After finding "Coopération B2B" in the material below, output its line and every line after it through the last, exactly, but not the pictures.

PROVIDED DATA below:

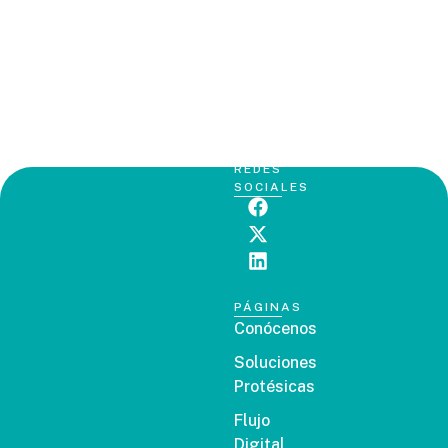
REDES
SOCIALES
PÁGINAS
Conócenos
Soluciones
Protésicas
Flujo
Digital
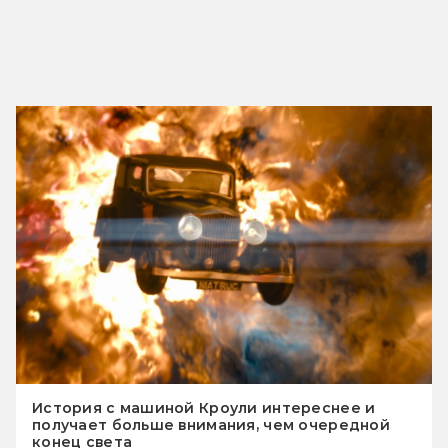
История с машиной Кроули интереснее и
получает больше внимания, чем очередной
конец света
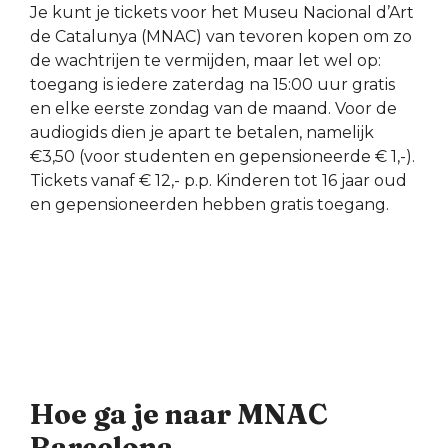
Je kunt je tickets voor het Museu Nacional d’Art
de Catalunya (MNAC) van tevoren kopen om zo
de wachtrijen te vermijden, maar let wel op:
toegang is iedere zaterdag na 15:00 uur gratis
en elke eerste zondag van de maand. Voor de
audiogids dien je apart te betalen, namelijk
€3,50 (voor studenten en gepensioneerde € 1,-).
Tickets vanaf € 12,- p.p. Kinderen tot 16 jaar oud
en gepensioneerden hebben gratis toegang.
Hoe ga je naar MNAC
Barcelona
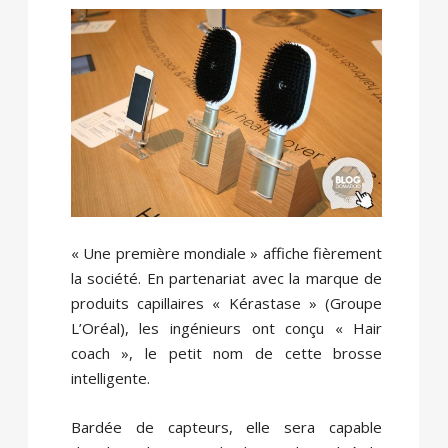
« Une première mondiale » affiche fièrement
la société. En partenariat avec la marque de
produits capillaires « Kérastase » (Groupe
L’Oréal), les ingénieurs ont conçu « Hair
coach », le petit nom de cette brosse
intelligente.
Bardée de capteurs, elle sera capable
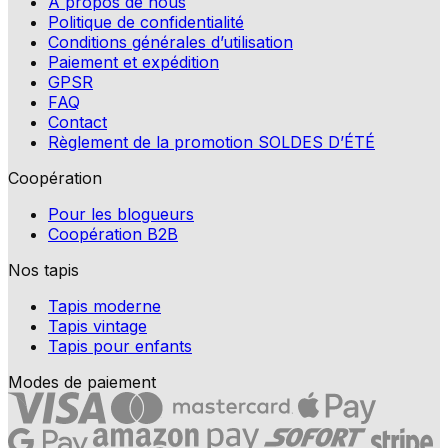
A propos de nous
Politique de confidentialité
Conditions générales d’utilisation
Paiement et expédition
GPSR
FAQ
Contact
Règlement de la promotion SOLDES D’ÉTÉ
Coopération
Pour les blogueurs
Coopération B2B
Nos tapis
Tapis moderne
Tapis vintage
Tapis pour enfants
Modes de paiement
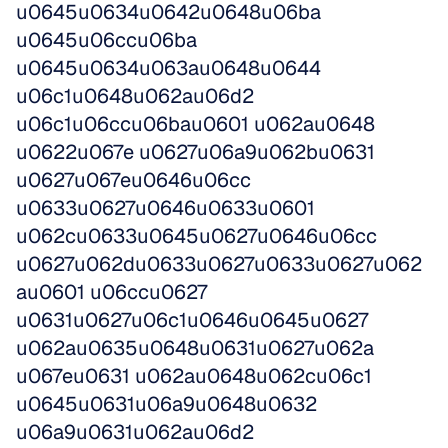
u0645u0634u0642u0648u06ba 
u0645u06ccu06ba 
u0645u0634u063au0648u0644 
u06c1u0648u062au06d2 
u06c1u06ccu06bau0601 u062au0648 
u0622u067e u0627u06a9u062bu0631 
u0627u067eu0646u06cc 
u0633u0627u0646u0633u0601 
u062cu0633u0645u0627u0646u06cc 
u0627u062du0633u0627u0633u0627u062
au0601 u06ccu0627 
u0631u0627u06c1u0646u0645u0627 
u062au0635u0648u0631u0627u062a 
u067eu0631 u062au0648u062cu06c1 
u0645u0631u06a9u0648u0632 
u06a9u0631u062au06d2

End of PROVIDED DATA.

**REPLY TO THE TASK**
Coopération B2B
Nos tapis
Tapis moderne
Tapis vintage
Tapis pour enfants
Modes de paiement
u0645u0634u0642u0648u06ba 
u0645u06ccu06ba 
u0645u0634u063au0648u0644 
u06c1u0648u062au06d2 
u06c1u06ccu06bau0601 u062au0648 
u0622u067e u0627u06a9u062bu0631 
u0627u067eu0646u06cc 
u0633u0627u0646u0633u0601 
u062cu0633u0645u0627u0646u06cc 
u0627u062du0633u0627u0633u0627u062
au0601 u06ccu0627 
u0631u0627u06c1u0646u0645u0627 
u062au0635u0648u0631u0627u062a 
u067eu0631 u062au0648u062cu06c1 
u0645u0631u06a9u0648u0632 
u06a9u0631u062au06d2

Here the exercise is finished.